Summit to showcase Valdez as best for Alaska LNG exports

A two-day conference in Valdez will explore the potential for developing and marketing Alaska’s liquefied natural gas.

The Alaska LNG Summit is scheduled for Sept. 13 and 14 in Valdez.

Bill Walker, general counsel for the Alaska Gasline Port Authority, said the event will include a number of speakers who have hands-on experience with LNG projects.

The City of Valdez conceived the conference as a way to showcase its offerings as a possible site for LNG export, Walker said. Then, Excelerate Energy and the Alaska Gasline Port Authority agreed to sponsor the event.

Valdez Mayor Dave Cobb said the summit is an opportunity to showcase Valdez to the people of Alaska, and to the world.

“I think the key for us is the assets that the city of Valdez and the port of Valdez have for shipping LNG out of Alaska,” Cobb said.

The port authority has supported a buried LNG line that would run from the North Slope to Valdez, alongside the trans-Alaska oil pipeline. That route was once permitted by the Yukon Pacific Corp., although it would need new permits now.

Excelerate is a Texas firm that perfected floating LNG terminals, popular in other markets.

Walker said the summit will feature speakers with hands-on experiences with LNG projects, varying from LNG financing to port management.

Valdez’s existing infrastructure is a key component of what the city has to offer.

Ben Hawkins, from the U.S. Coast Guard, will discuss Valdez’s infrastructure and assets and will be joined by Stan Lloyd, from Lloyd Engineering, and Jeff Pierce, from Safeguard Marine, who can speak to the logistics of the port.

AGPA also has a study from last spring showing Valdez as a safer option than a Cook Inlet port.

Another presenter will be Octavio Simoes, the president of Sempra LNG, a San Diego-based company with a fairly long history in Alaska, Walker said. They have an LNG terminal in Mexico, and interest in exporting Alaska’s LNG.

“They’ve seen the benefit of Alaska,” Walker said.

Mayors – or their representatives – from Alaskan cities such as Unalaska and Fairbanks with an interest in LNG will also participate in a panel.
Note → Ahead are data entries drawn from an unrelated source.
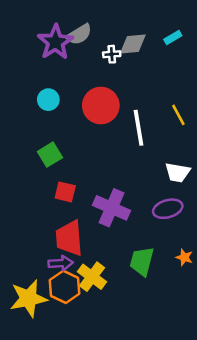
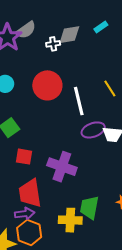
purple ellipse: (168, 209) -> (93, 130), moved
yellow cross: (92, 277) -> (70, 220), moved, turned -30

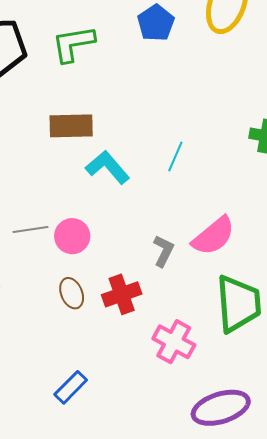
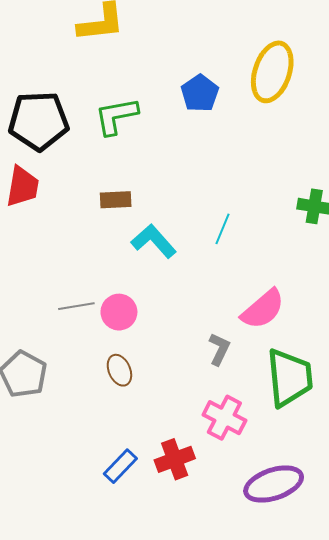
brown rectangle: (71, 126) -> (116, 200), size x0.7
gray L-shape: (163, 251) -> (219, 349), moved
red cross: (122, 294) -> (175, 459), moved

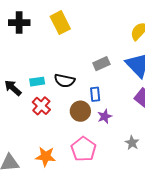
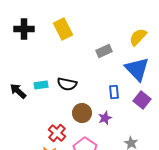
gray rectangle: (101, 64) -> (104, 51), moved
blue rectangle: (95, 94) -> (114, 92), moved
red cross: (41, 106) -> (57, 133), moved

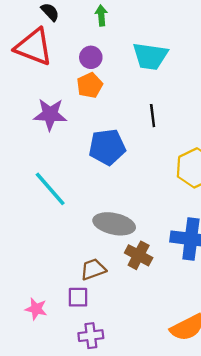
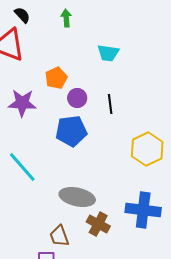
cyan trapezoid: (150, 56) -> (108, 53), size x0.7
purple circle: (91, 57) -> (77, 98), moved
brown trapezoid: (93, 269) -> (59, 236), turned -90

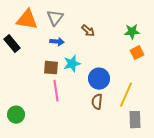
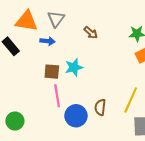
blue arrow: (57, 42) -> (48, 41), moved
blue circle: (99, 79) -> (76, 116), moved

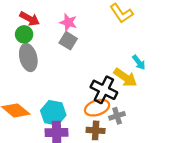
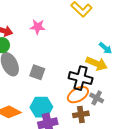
gray square: (68, 41) -> (37, 72), moved
gray cross: (117, 116) -> (97, 98), turned -32

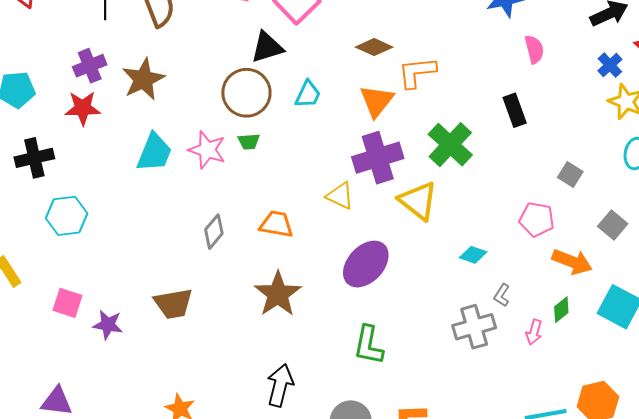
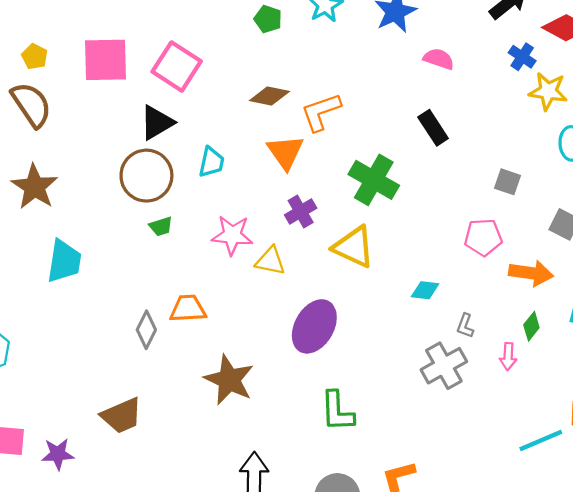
pink semicircle: (534, 49) -> (439, 59), turned -44
pink star: (207, 150) -> (232, 235), moved
purple cross: (378, 158) -> (301, 212), size x0.6
orange trapezoid: (276, 224) -> (188, 309), moved

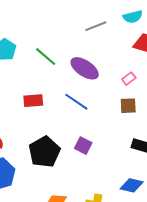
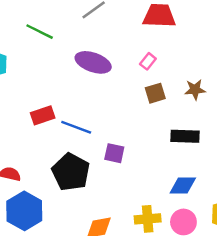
green line: (46, 57) -> (40, 32), moved
blue line: (76, 102) -> (76, 127), moved

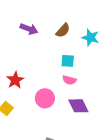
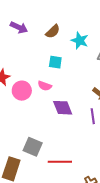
pink semicircle: (69, 80) -> (45, 86), moved
pink circle: (45, 98) -> (22, 91), moved

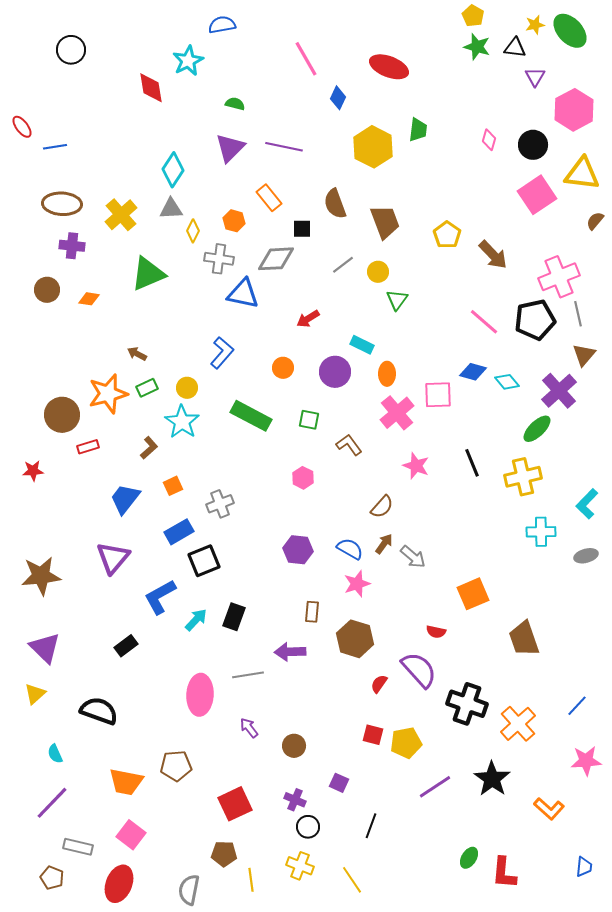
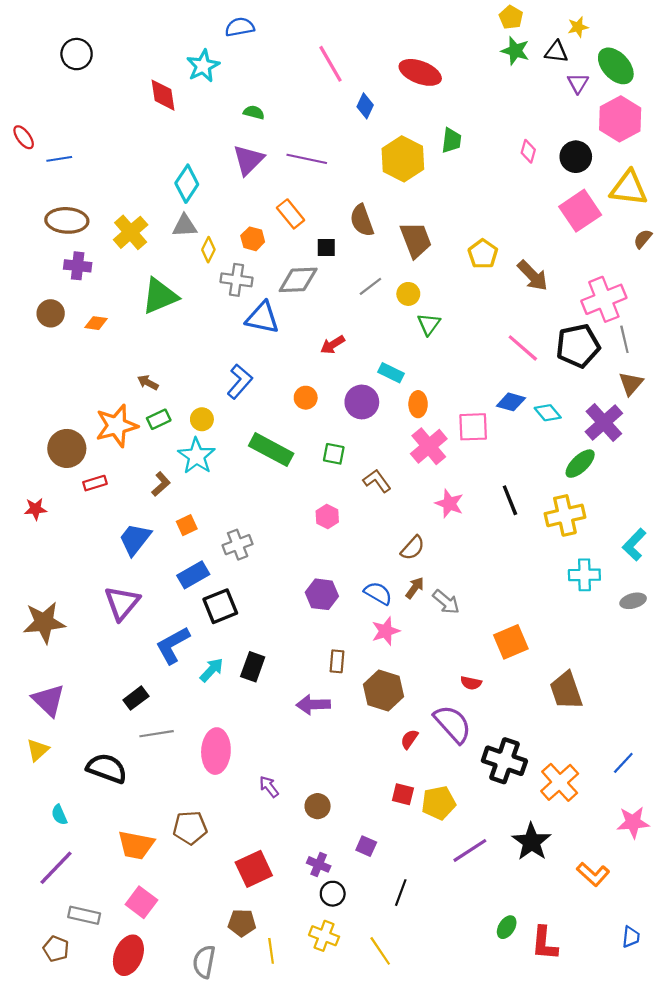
green ellipse: (570, 31) -> (616, 66), moved
gray line: (248, 675) -> (157, 734), moved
The conference will also include a discussion of where to send Alaska’s gas. Only a portion would be needed in-state, giving the state an opportunity for exports. A panel discussion will revolve around the potential of selling to Asian and domestic markets.

Hawaii is one potential buyer, but has the same problem as Alaska: it doesn’t need as much gas as an effort to produce would need to be profitable.

“We’d love to see Alaska gas going to Hawaii, but that’s not the tipping point,” Walker said.

Barbara Treat, the program manager for Hawaii Gas will talk about that state’s high cost of electricity, and interest in LNG.

The summit agenda also includes an update on the Alaska Gasline Inducement Act from Kurt Gibson. Mark Myers of University of Alaska Fairbanks, the former Director of the U.S. Geological Survey, will talk about North Slope natural gas, and Greengate’s Radoslav Shipkoff, an LNG financing consultant, will talk about the financing of such a project.

Cobb said financing options in Valdez include support from the city. In the past, the city helped provide funding for industry when building infrastructure in the port. That’d be an option again in the future, he said.

Walker said they expect a pretty good turnout at the event. The event is targeted at anyone interested in the LNG discussion – Cobb said that includes legislators, producers and individuals from the state of Alaska.